Recently, my reservation experienced an extended power outage lasting a full 24-hour day, give or take. Concerned about the summer heat and air conditioners not working, I heard calls to care for our elders. Unpowered fridges and freezers were thawing and melting foods, and folks were concerned about spoiled produce and whole meals going bad. It is clear that energy on the reservation is a safety concern, and a community one. When the grid does down, our reservation suffers.
Above left and right shows my system's response to the recent power outage on my reservation; on the left, power flows from the battery at night, and on the right, power flows (mostly) from the solar panels in daytime. The upper right corner shows a palm tree icon, meaning that my system is "islanding" and not grid connected; notice that the lower right corner is blank where normally a grid icon would be displayed indicating that the grid connection is absent.
To Go Solar?
To explain, my reservation is grid-tied, and here in Wisconsin that means consuming electricity that is largely generated by burning fossil fuel, predominantly coal. We are also somewhat enslaved to the grid system, rather than producing our own clean power. If we had solar panels mounted in several of the sunny open areas of the reservation, we could be producing our own energy and supplying it to the community. For example, during the recent outage and for the entire outage, I had electric lights, a cold fridge and air conditioning, all powered from the solar panels (in daylight) and from the 60% reserve on my backup battery (in darkness).

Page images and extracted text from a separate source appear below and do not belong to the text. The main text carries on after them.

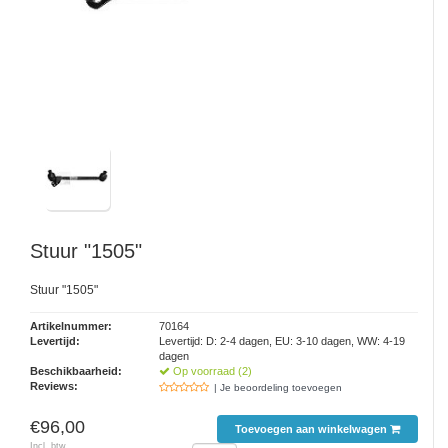
Stuur "1505"
Stuur "1505"
Artikelnummer:
70164
Levertijd:
Levertijd: D: 2-4 dagen, EU: 3-10 dagen, WW: 4-19
dagen
Beschikbaarheid:
Op voorraad (2)
Reviews:
| Je beoordeling toevoegen
€96,00
Toevoegen aan winkelwagen
Incl. btw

For my reservation, the technology is available, but similar to many other places the political will hasn’t gotten us there yet. Whether the causes of that apathy are climate deniers on the tribal council, or a general fear the initial solar startup cost might hurt the tribe, I’m not sure. But I do know that whatever the cost might be — whatever the cost — it’s good policy to put life ahead of death, renewable energy ahead of toxic energy, and longterm care of the next generations ahead of the short-term profits of the current one. As a tribe, we donated money and logs to Standing Rock in support of the Water Protectors fighting the pipeline, but continue buying and burning fossil fuel ourselves. We continue to own and maintain a liquid petroleum business, some insisting it is "good business" and mostly ignoring the immediacy of the climate danger.
What’s my best advice to my own tribal nation? Please, start paying attention to our carbon footprint, think about where our electricity comes from, actually calculate what greenhouse gases we’re sending into the atmosphere, and start working for a carbon-free future. We could be positive role models for other tribal nations, like the community of Standing Rock is doing by going solar. We could mitigate power outages, or become untethered to the grid all together. We are a sovereign nation, so how about we invest in our own production of renewable, sustainable, clean energy? Why not?! I seriously ask — why not?!